Chris good to see you on the board. Haven't seen you for ages.

I've heard alot of guys say stay away from the 5.0 lever but it wasn't until after I did my trans. and used one. I also used 12 springs and an orifice restrictor and it seems to work real good. If it has any overlap I can't feel it and I dropped the pan after about 800 miles and no sign of clutch material. What's your recipe for the best combo using a factory valve body with a trans-go kit? What lever do you use and how many springs? Do you do anything else to keep overlap down?

Thanks, Tracy

Thrasher I didn't mean to hi-jack your thread. I figured this would help both of us.
 
Thanks, Tracy. Glad to be back on here. I've been pretty busy at the shop for the last 3 years. I hope to chime in more often in the future.

I agree with everything you said about the shift kits, I also like TransGo the best. You're good with the restrictor with the trans-go kit, as that is what they recommend with the kit. With the valve bodies we use, we use a 4.2 or 3.8 lever and install 15 return springs, and use the early style second gear servo with both springs to prevent overlap. By design it's (overlap) a big problem with this transmission and people may not even know it's in two gears at once for a brief moment.
 
Thanks, Tracy. Glad to be back on here. I've been pretty busy at the shop for the last 3 years. I hope to chime in more often in the future.

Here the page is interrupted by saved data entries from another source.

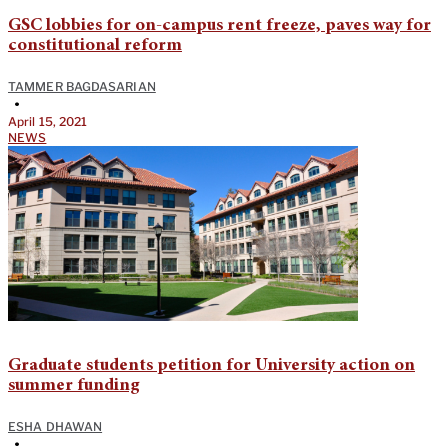
GSC lobbies for on-campus rent freeze, paves way for
constitutional reform
TAMMER BAGDASARIAN
•
April 15, 2021
NEWS
Graduate students petition for University action on
summer funding
ESHA DHAWAN
•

I agree with everything you said about the shift kits, I also like TransGo the best. You're good with the restrictor with the trans-go kit, as that is what they recommend with the kit. With the valve bodies we use, we use a 4.2 or 3.8 lever and install 15 return springs, and use the early style second gear servo with both springs to prevent overlap. By design it's (overlap) a big problem with this transmission and people may not even know it's in two gears at once for a brief moment.

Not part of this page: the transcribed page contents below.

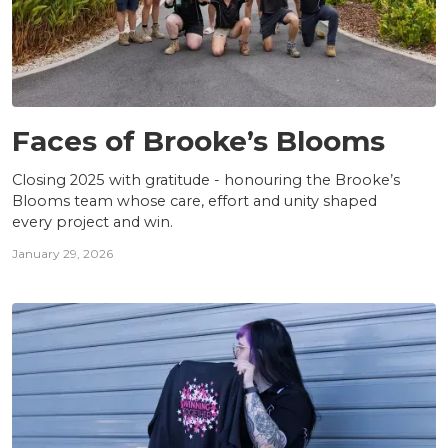
TEAM
Faces of Brooke’s Blooms
Closing 2025 with gratitude - honouring the Brooke’s
Blooms team whose care, effort and unity shaped
every project and win.
January 29, 2026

Thanks for the info Chris. I can see what your saying about a little overlap is pretty much impossible to feel even for somebody that works on them all the time.

And I know how that being busy is. We went on a 3 day road trip and just got back a few hrs ago. Now I'll have to work twice as hard to get caught back up.
 
Great info guys, keep it up. I installed the kit that came with the TCI master rebuild kit and IIRC, it was the Transgo but I'll have to double check.

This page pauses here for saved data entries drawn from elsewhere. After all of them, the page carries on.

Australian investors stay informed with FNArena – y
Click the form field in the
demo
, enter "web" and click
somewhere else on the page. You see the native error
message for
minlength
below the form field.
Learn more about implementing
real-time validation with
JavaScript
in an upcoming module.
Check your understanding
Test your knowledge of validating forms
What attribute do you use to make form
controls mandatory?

Thank's to both of you for all the help!
 
I almost have my 727 back together with a little help from fishy68 and I went with the transgo 1 kit and I was very happy with the kit. I installed a 4.2 lever and my tranny already had 12 springs in it so I am really hoping all is well when it goes back in the truck. Not looking for drag racing performance but this truck will see some trail time so I didn't spare any expense. thanks again fishy68
 
4wd it's an 86' w150. almost have the 318 rebuilt as well :)
 
4wd it's an 86' w150. almost have the 318 rebuilt as well :)

Right on! I got '74 AW100 with a '72 grill many other mods. Just about done, but still working on the body and getting the suspension right. This will be the race tow truck and fishing/camping spot finder.:)
 
I did a TransGo kit in my old Charger, manual shift version and it worked very well. Since my car is strictly a race car I just use a T/A tranzbrake valvebody.

I did install a TransGo kit in my new 2500 diesel truck with the 48RE trans and it was terrible. It would down shift hard into 2nd at 25 MPH, shift hunt at light throttle around 30 mph between 2nd and 3rd and the overlap on the 2 - 3 shift would nearly bang my head on the steering wheel. Absolutely terrible.

I ended up removing most of the kit just leaving the switch valve, and O/D mods and the PR spring in. Of course I couldn't remove the pin installed in the valve body that blocked a port on the part throttle kickdown portion so I had to drill another hole in the valve body. Now I'm not sure if it's not a large enough hole or if it's just partially blocked but now when I do a full throttle or near full throttle kickdown it won't upshift unless I let off the accelerator.

Looks like I'll have to buy a new valvebody now.

TransGo? Never again.

BTW just in case you are wondering I've been a Chrysler Tech for 33 years, I do everything on Chrysler vehicles including transmissions. I was extremely careful and I'm very familiar with these transmissions and valve bodies.